- Born: Benjamin Scott Hanlin 26 March 1986 (age 38) Birmingham, England
- Education: Warwick School, Warwickshire
- Alma mater: University of Reading
- Occupations: Magician; presenter;
- Years active: 2012–present
- Spouse: Briony Hanlin
- Children: 2
- Website: Official website

= Ben Hanlin =

English magician and presenter (born 1986)

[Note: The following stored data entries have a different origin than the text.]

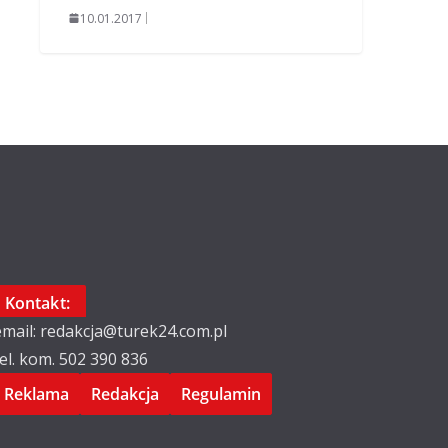
10.01.2017
Kontakt:
email: redakcja@turek24.com.pl
tel. kom. 502 390 836
Reklama
Redakcja
Regulamin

Benjamin Scott Hanlin (born 26 March 1986) is an English magician and presenter, known for presenting the ITV2 series Tricked from 2013 to 2016. In 2020, Hanlin competed in the twelfth series of Dancing on Ice, where he finished in fourth place.

==Education==
Hanlin was educated at Warwick School, a boarding and day private school in the market town of Warwick, in Warwickshire, followed by the University of Reading.

==Career==
Hanlin presented a series called Breaking Magic for the Discovery Channel, as well as being a continuity presenter for CBBC. From 2013 to 2016, Hanlin presented three series of Tricked on ITV2. In January 2016, Hanlin joined Capital Birmingham hosting a Saturday afternoon show, which was later cancelled. However, he still covers Capital Breakfast on Capital Birmingham.

In January 2020, Hanlin began competing in the twelfth series of Dancing on Ice. On 1 March 2020, he finished in fourth place, alongside professional partner Carlotta Edwards.